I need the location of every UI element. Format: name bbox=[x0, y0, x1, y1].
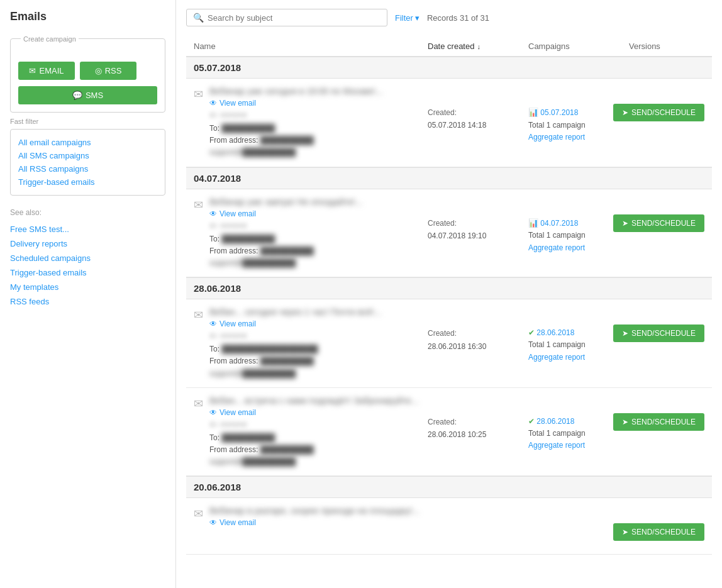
search-box[interactable]: 🔍 bbox=[186, 9, 387, 26]
col-name-header: Name bbox=[194, 42, 428, 51]
campaign-to: ██████████████████ bbox=[221, 343, 318, 355]
campaign-info: Вебин... встреча с нами подождёт! Заброн… bbox=[209, 396, 428, 469]
campaign-title: Вебинар уже сегодня в 19:00 по Москве!..… bbox=[209, 86, 428, 96]
view-email-link[interactable]: 👁 View email bbox=[209, 99, 428, 108]
campaign-meta: To: ██████████ From address: ██████████ … bbox=[209, 123, 428, 159]
created-col: Created: 28.06.2018 16:30 bbox=[428, 307, 528, 353]
campaign-meta: To: ██████████████████ From address: ███… bbox=[209, 343, 428, 380]
sidebar-link-scheduled[interactable]: Scheduled campaigns bbox=[10, 251, 165, 265]
table-header: Name Date created ↓ Campaigns Versions bbox=[186, 36, 712, 57]
chart-icon: 📊 bbox=[528, 108, 538, 117]
sidebar-link-trigger[interactable]: Trigger-based emails bbox=[10, 265, 165, 280]
sidebar-item-trigger-emails[interactable]: Trigger-based emails bbox=[18, 175, 157, 189]
sidebar-link-my-templates[interactable]: My templates bbox=[10, 280, 165, 294]
created-date: 04.07.2018 19:10 bbox=[428, 231, 486, 240]
email-button[interactable]: ✉ EMAIL bbox=[18, 62, 75, 80]
campaign-buttons: ✉ EMAIL ◎ RSS 💬 SMS bbox=[18, 62, 157, 104]
campaign-to: ██████████ bbox=[221, 432, 275, 444]
campaign-id: ID: 0000000 bbox=[209, 222, 428, 230]
campaign-from: ██████████ bbox=[260, 135, 314, 147]
search-icon: 🔍 bbox=[193, 13, 204, 23]
campaign-info: Вебинар в разгаре, скорее приходи на пло… bbox=[209, 506, 428, 531]
date-group-header: 28.06.2018 bbox=[186, 277, 712, 299]
sidebar-link-delivery[interactable]: Delivery reports bbox=[10, 236, 165, 251]
aggregate-link[interactable]: Aggregate report bbox=[528, 133, 585, 141]
envelope-icon: ✉ bbox=[194, 308, 203, 322]
table-row: ✉ Вебин... встреча с нами подождёт! Забр… bbox=[186, 388, 712, 477]
create-campaign-label: Create campaign bbox=[21, 35, 79, 43]
sms-button[interactable]: 💬 SMS bbox=[18, 86, 157, 104]
filter-button[interactable]: Filter ▾ bbox=[395, 13, 419, 23]
send-icon: ➤ bbox=[622, 329, 628, 338]
action-col: ➤ SEND/SCHEDULE bbox=[629, 197, 704, 232]
campaign-meta: To: ██████████ From address: ██████████ … bbox=[209, 432, 428, 469]
view-email-link[interactable]: 👁 View email bbox=[209, 518, 428, 527]
eye-icon: 👁 bbox=[209, 408, 217, 417]
campaign-date-link[interactable]: 28.06.2018 bbox=[536, 328, 574, 337]
total-text: Total 1 campaign bbox=[528, 340, 586, 349]
campaign-title: Вебинар уже завтра! Не опоздайте!... bbox=[209, 197, 428, 207]
total-text: Total 1 campaign bbox=[528, 121, 586, 130]
sidebar-item-all-sms[interactable]: All SMS campaigns bbox=[18, 149, 157, 162]
campaign-id: ID: 0000000 bbox=[209, 421, 428, 428]
envelope-icon: ✉ bbox=[29, 66, 36, 75]
fast-filter-label: Fast filter bbox=[10, 118, 165, 125]
date-group-header: 04.07.2018 bbox=[186, 167, 712, 189]
created-date: 05.07.2018 14:18 bbox=[428, 121, 486, 130]
email-button-label: EMAIL bbox=[39, 66, 64, 75]
action-col: ➤ SEND/SCHEDULE bbox=[629, 396, 704, 431]
campaign-title: Вебин... встреча с нами подождёт! Заброн… bbox=[209, 396, 428, 406]
send-icon: ➤ bbox=[622, 528, 628, 536]
fast-filter-box: All email campaigns All SMS campaigns Al… bbox=[10, 129, 165, 196]
sidebar-link-free-sms[interactable]: Free SMS test... bbox=[10, 222, 165, 236]
view-email-link[interactable]: 👁 View email bbox=[209, 408, 428, 417]
search-input[interactable] bbox=[208, 13, 380, 23]
rss-button[interactable]: ◎ RSS bbox=[80, 62, 136, 80]
sort-arrow-icon: ↓ bbox=[477, 43, 480, 50]
campaign-left: ✉ Вебинар уже завтра! Не опоздайте!... 👁… bbox=[194, 197, 428, 270]
date-group-header: 20.06.2018 bbox=[186, 476, 712, 498]
view-email-link[interactable]: 👁 View email bbox=[209, 209, 428, 218]
aggregate-link[interactable]: Aggregate report bbox=[528, 441, 585, 450]
see-also-links: Free SMS test... Delivery reports Schedu… bbox=[0, 219, 175, 311]
fast-filter-section: Fast filter All email campaigns All SMS … bbox=[10, 118, 165, 196]
campaign-from: ██████████ bbox=[260, 355, 314, 367]
rss-icon: ◎ bbox=[95, 66, 102, 75]
envelope-icon: ✉ bbox=[194, 198, 203, 212]
campaign-date-link[interactable]: 28.06.2018 bbox=[536, 417, 574, 426]
campaign-to: ██████████ bbox=[221, 233, 275, 245]
sidebar-title: Emails bbox=[0, 10, 175, 33]
campaign-from: ██████████ bbox=[260, 444, 314, 456]
created-date: 28.06.2018 16:30 bbox=[428, 342, 486, 351]
campaign-left: ✉ Вебин... встреча с нами подождёт! Забр… bbox=[194, 396, 428, 469]
total-text: Total 1 campaign bbox=[528, 429, 586, 438]
chart-icon: 📊 bbox=[528, 218, 538, 228]
sidebar-link-rss-feeds[interactable]: RSS feeds bbox=[10, 294, 165, 309]
send-schedule-button[interactable]: ➤ SEND/SCHEDULE bbox=[613, 523, 704, 541]
campaign-meta: To: ██████████ From address: ██████████ … bbox=[209, 233, 428, 270]
send-schedule-button[interactable]: ➤ SEND/SCHEDULE bbox=[613, 104, 704, 121]
see-also-label: See also: bbox=[0, 201, 175, 219]
campaign-info: Вебин... сегодня через 1 час! Почти всё!… bbox=[209, 307, 428, 380]
campaign-info: Вебинар уже сегодня в 19:00 по Москве!..… bbox=[209, 86, 428, 159]
view-email-link[interactable]: 👁 View email bbox=[209, 319, 428, 328]
table-row: ✉ Вебинар уже сегодня в 19:00 по Москве!… bbox=[186, 79, 712, 167]
aggregate-link[interactable]: Aggregate report bbox=[528, 353, 585, 362]
campaign-id: ID: 0000000 bbox=[209, 111, 428, 119]
eye-icon: 👁 bbox=[209, 209, 217, 218]
campaign-title: Вебин... сегодня через 1 час! Почти всё!… bbox=[209, 307, 428, 317]
campaign-support: support@██████████ bbox=[209, 368, 296, 380]
send-schedule-button[interactable]: ➤ SEND/SCHEDULE bbox=[613, 214, 704, 232]
campaign-to: ██████████ bbox=[221, 123, 275, 135]
campaign-date-link[interactable]: 04.07.2018 bbox=[540, 219, 578, 228]
sidebar-item-all-email[interactable]: All email campaigns bbox=[18, 136, 157, 149]
aggregate-link[interactable]: Aggregate report bbox=[528, 243, 585, 252]
main-content: 🔍 Filter ▾ Records 31 of 31 Name Date cr… bbox=[176, 0, 722, 588]
total-text: Total 1 campaign bbox=[528, 231, 586, 240]
send-schedule-button[interactable]: ➤ SEND/SCHEDULE bbox=[613, 413, 704, 431]
chevron-down-icon: ▾ bbox=[415, 13, 419, 23]
send-schedule-button[interactable]: ➤ SEND/SCHEDULE bbox=[613, 325, 704, 342]
campaign-date-link[interactable]: 05.07.2018 bbox=[540, 108, 578, 117]
create-campaign-section: Create campaign ✉ EMAIL ◎ RSS 💬 SMS bbox=[10, 38, 165, 113]
sidebar-item-all-rss[interactable]: All RSS campaigns bbox=[18, 162, 157, 175]
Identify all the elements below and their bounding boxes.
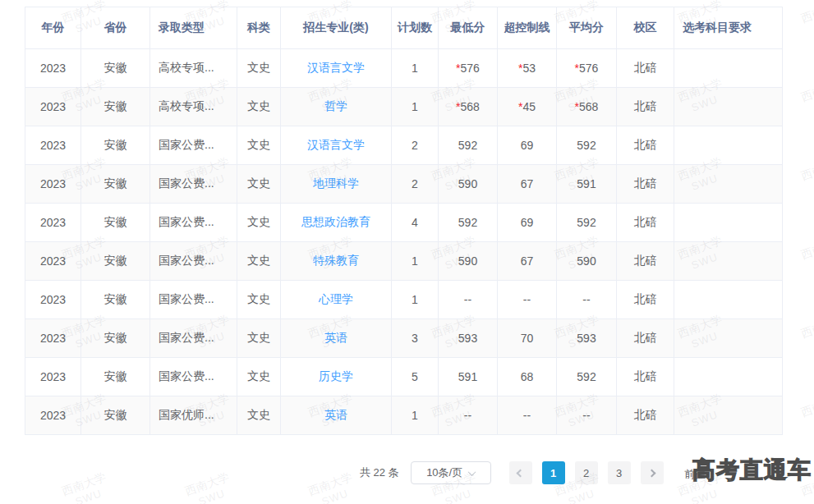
next-page-button[interactable] <box>641 461 664 484</box>
cell-subject_category: 文史 <box>237 49 281 88</box>
cell-subject_requirements <box>674 358 783 396</box>
header-cell-year: 年份 <box>25 7 81 49</box>
cell-avg_score: 592 <box>557 204 617 242</box>
cell-year: 2023 <box>25 319 81 358</box>
star-marker: * <box>575 100 579 113</box>
cell-campus: 北碚 <box>617 242 674 281</box>
cell-admission_type: 国家公费... <box>150 281 237 319</box>
cell-subject_requirements <box>674 319 783 358</box>
cell-year: 2023 <box>25 396 81 435</box>
cell-admission_type: 国家公费... <box>150 319 237 358</box>
page-button-3[interactable]: 3 <box>608 461 631 484</box>
cell-major: 心理学 <box>281 281 392 319</box>
star-marker: * <box>456 62 460 75</box>
cell-min_score: 593 <box>439 319 498 358</box>
header-cell-subject_requirements: 选考科目要求 <box>674 7 783 49</box>
cell-major: 汉语言文学 <box>281 49 392 88</box>
cell-above_control_line: *53 <box>498 49 557 88</box>
cell-campus: 北碚 <box>617 319 674 358</box>
cell-province: 安徽 <box>81 281 150 319</box>
major-link[interactable]: 英语 <box>324 331 347 344</box>
cell-major: 特殊教育 <box>281 242 392 281</box>
cell-above_control_line: 69 <box>498 126 557 165</box>
header-cell-province: 省份 <box>81 7 150 49</box>
cell-subject_category: 文史 <box>237 88 281 126</box>
cell-admission_type: 国家公费... <box>150 126 237 165</box>
pagination-total: 共 22 条 <box>360 461 399 484</box>
page-button-1[interactable]: 1 <box>542 461 565 484</box>
header-cell-avg_score: 平均分 <box>557 7 617 49</box>
cell-avg_score: *576 <box>557 49 617 88</box>
prev-page-button[interactable] <box>509 461 532 484</box>
cell-subject_requirements <box>674 165 783 204</box>
major-link[interactable]: 汉语言文学 <box>307 138 365 151</box>
cell-avg_score: 590 <box>557 242 617 281</box>
cell-major: 地理科学 <box>281 165 392 204</box>
admissions-table: 年份省份录取类型科类招生专业(类)计划数最低分超控制线平均分校区选考科目要求 2… <box>25 7 783 435</box>
watermark: 西南大学SWU <box>306 470 359 504</box>
cell-min_score: *576 <box>439 49 498 88</box>
cell-province: 安徽 <box>81 396 150 435</box>
pagination-bar: 共 22 条 10条/页 123 <box>360 461 664 484</box>
cell-campus: 北碚 <box>617 126 674 165</box>
cell-province: 安徽 <box>81 242 150 281</box>
cell-avg_score: -- <box>557 396 617 435</box>
cell-avg_score: 591 <box>557 165 617 204</box>
cell-avg_score: *568 <box>557 88 617 126</box>
header-cell-subject_category: 科类 <box>237 7 281 49</box>
cell-above_control_line: 69 <box>498 204 557 242</box>
table-body: 2023安徽高校专项...文史汉语言文学1*576*53*576北碚2023安徽… <box>25 49 783 435</box>
major-link[interactable]: 思想政治教育 <box>301 215 370 228</box>
watermark: 西南大学SWU <box>183 470 236 504</box>
cell-campus: 北碚 <box>617 88 674 126</box>
cell-year: 2023 <box>25 281 81 319</box>
major-link[interactable]: 英语 <box>324 408 347 421</box>
cell-subject_requirements <box>674 88 783 126</box>
cell-province: 安徽 <box>81 126 150 165</box>
cell-above_control_line: 68 <box>498 358 557 396</box>
header-cell-campus: 校区 <box>617 7 674 49</box>
major-link[interactable]: 汉语言文学 <box>307 61 365 74</box>
cell-above_control_line: -- <box>498 396 557 435</box>
page-button-2[interactable]: 2 <box>575 461 598 484</box>
major-link[interactable]: 地理科学 <box>313 176 359 190</box>
major-link[interactable]: 哲学 <box>324 99 347 112</box>
cell-admission_type: 高校专项... <box>150 88 237 126</box>
cell-province: 安徽 <box>81 204 150 242</box>
cell-above_control_line: *45 <box>498 88 557 126</box>
cell-province: 安徽 <box>81 319 150 358</box>
cell-major: 思想政治教育 <box>281 204 392 242</box>
cell-campus: 北碚 <box>617 281 674 319</box>
admissions-table-wrap: 年份省份录取类型科类招生专业(类)计划数最低分超控制线平均分校区选考科目要求 2… <box>25 7 782 435</box>
cell-major: 汉语言文学 <box>281 126 392 165</box>
cell-subject_requirements <box>674 396 783 435</box>
major-link[interactable]: 心理学 <box>319 292 353 305</box>
chevron-right-icon <box>648 469 656 477</box>
header-cell-major: 招生专业(类) <box>281 7 392 49</box>
cell-avg_score: -- <box>557 281 617 319</box>
cell-plan_count: 1 <box>392 242 439 281</box>
cell-avg_score: 593 <box>557 319 617 358</box>
pager: 123 <box>509 461 664 484</box>
cell-campus: 北碚 <box>617 204 674 242</box>
cell-year: 2023 <box>25 126 81 165</box>
major-link[interactable]: 特殊教育 <box>313 254 359 267</box>
cell-plan_count: 1 <box>392 49 439 88</box>
cell-plan_count: 4 <box>392 204 439 242</box>
cell-admission_type: 高校专项... <box>150 49 237 88</box>
watermark: 西南大学SWU <box>799 233 814 275</box>
cell-subject_category: 文史 <box>237 396 281 435</box>
cell-year: 2023 <box>25 49 81 88</box>
major-link[interactable]: 历史学 <box>319 369 353 383</box>
header-cell-admission_type: 录取类型 <box>150 7 237 49</box>
watermark: 西南大学SWU <box>799 312 814 354</box>
star-marker: * <box>518 100 522 113</box>
page-size-select[interactable]: 10条/页 <box>411 461 491 484</box>
cell-min_score: -- <box>439 396 498 435</box>
cell-above_control_line: -- <box>498 281 557 319</box>
cell-subject_requirements <box>674 49 783 88</box>
table-row: 2023安徽高校专项...文史汉语言文学1*576*53*576北碚 <box>25 49 783 88</box>
cell-year: 2023 <box>25 204 81 242</box>
table-row: 2023安徽国家公费...文史历史学559168592北碚 <box>25 358 783 396</box>
cell-subject_category: 文史 <box>237 281 281 319</box>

Task directions
Report all lines in the listing above that contain the word "встреча".

Expected answer
campaign-info: Вебин... встреча с нами подождёт! Заброн… bbox=[209, 396, 428, 469]
table-row: ✉ Вебин... встреча с нами подождёт! Забр… bbox=[186, 388, 712, 477]
campaign-title: Вебин... встреча с нами подождёт! Заброн… bbox=[209, 396, 428, 406]
campaign-left: ✉ Вебин... встреча с нами подождёт! Забр… bbox=[194, 396, 428, 469]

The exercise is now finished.